Nous avons vu au début que la tradition se forme dans deux directions différentes : l’une mystique, l’autre pratique. La nécessité devait à son tour influencer largement ces deux directions et en créer une troisième, sorte d’opportunisme permanent modifiant au cours des circonstances le sens mystique de la tradition. C’est ainsi qu’en Égypte la dynastie thinite, peu guerrière au début, s’occupe surtout d’améliorations agricoles et de protections contre les nomades. Mais, n’ayant aucun métal sur son sol, elle est obligée de faire des expéditions au Sinaï pour avoir du cuivre, et en Nubie pour avoir de l’or.

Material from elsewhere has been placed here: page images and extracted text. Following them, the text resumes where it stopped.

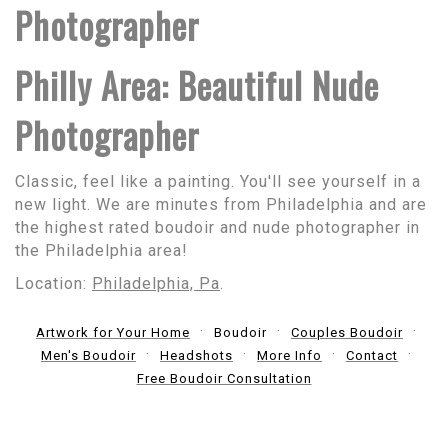
Photographer
Philly Area: Beautiful Nude
Photographer
Classic, feel like a painting. You'll see yourself in a
new light. We are minutes from Philadelphia and are
the highest rated boudoir and nude photographer in
the Philadelphia area!
Location:
Philadelphia, Pa
.
Artwork for Your Home
Boudoir
Couples Boudoir
Men's Boudoir
Headshots
More Info
Contact
Free Boudoir Consultation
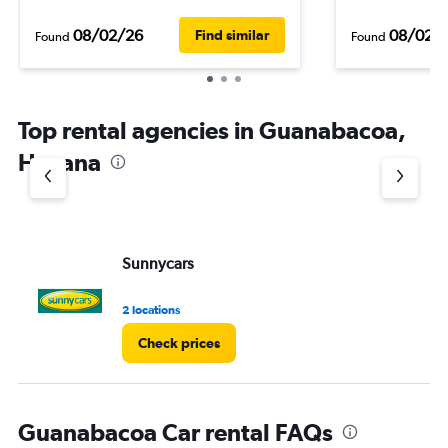
08/02/26
08/02/
Find similar
Found
Found
Top rental agencies in Guanabacoa,
Havana
Sunnycars
2 locations
Check prices
Guanabacoa Car rental FAQs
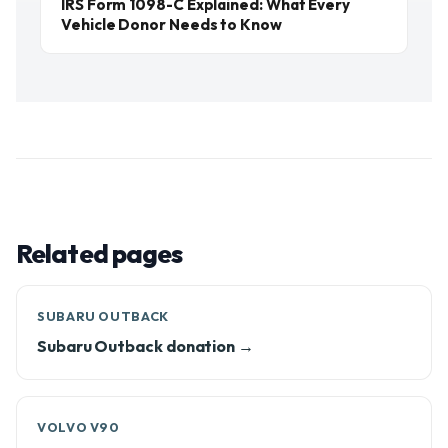
IRS Form 1098-C Explained: What Every
Vehicle Donor Needs to Know
Related pages
SUBARU OUTBACK
Subaru Outback donation →
VOLVO V90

Par la suite, la prospérité et la richesse de l’Égypte tentent au long des siècles les nomades envahissants. Et nous voyons les Pharaons obligés, pour assurer leur sécurité, d’entreprendre des guerres impérialistes en Syrie et en Mésopotamie, transformées en protectorat et servant de rempart contre les peuples envahisseurs.
Même problème pour les peuples chaldéen, sumérien, hittite, mitanien, élainite, cananéen. Quatre mille ans avant notre ère, trois de ces peuples se partageaient la Mésopotamie et, par leurs efforts incessants, avaient fait de cette vallée un éden verdoyant au milieu des déserts arabiques et iraniens. Mais des rivalités les opposent. Un roi sumérien impose sa domination ; puis, c’est le tour du sémite Sargon qui étend son empire jusqu’à la mer Noire, la Méditerranée et la Syrie, et cherche à unifier la religion et les mœurs de toutes les populations de ces territoires. Son règne paraît avoir été avantageux pour ces populations.
Une invasion barbare met fin à cet empire naissant et les Égyptiens sont contraints, pour éviter d’être submergés, d’écraser ces envahisseurs en Syrie.
De nouveau les rois élamites, sumériens et sémites se disputent le pouvoir. Finalement, ceux-ci l’emportent et avec Hamourabi la civilisation babylonienne atteint son apogée. Ce roi, d’une valeur exceptionnelle, rétablit l’empire de Sargon, pacifie, organise, administre l’immense croissant syrien et mésopotamien.
C’est alors qu’une marrée de peuples venus du Caucase déborde sur ce pays florissant, Hittites, Kassites, Mitaniens, saccagent ces riches vallées et détruisent l’essor de la magnifique civilisation sémitique arrêtée dans son développement. L’Égypte elle-même est menacée et doit lutter pour contenir ce flot de pillards, mais elle est vaincue par les Hyksos qui la gouvernent pendant près d’un siècle. Ces envahisseurs incapables sont chassés à leur tour et les Pharaons étendent leur protectorat sur toute l’Asie antérieure, bien que menacés par les Hittites qui deviennent tout puissants. Enfin l’invasion des peuples de la mer, sous la pression des Achéens met fin à l’empire hittite, tandis que Phéniciens et Araméens fondent à leur tour, vers le dernier millénaire, un empire économique en Syrie et en Méditerranée orientale. Les Hébreux parviennent eux aussi a dominer et Salomon unifie ce pays tourmenté. Les Assyriens saccagent encore ces riches contrées, massacrent les prisonniers, rasent les villes, déportent en masse les populations et s’emparent par la terreur de tous ces pays, y compris l’Égypte.
Les Mèdes détruisent l’empire assyrien et fondent une autre puissante civilisation, qu’Alexandre le Grand ruina et que les Césars conquirent à leur tour.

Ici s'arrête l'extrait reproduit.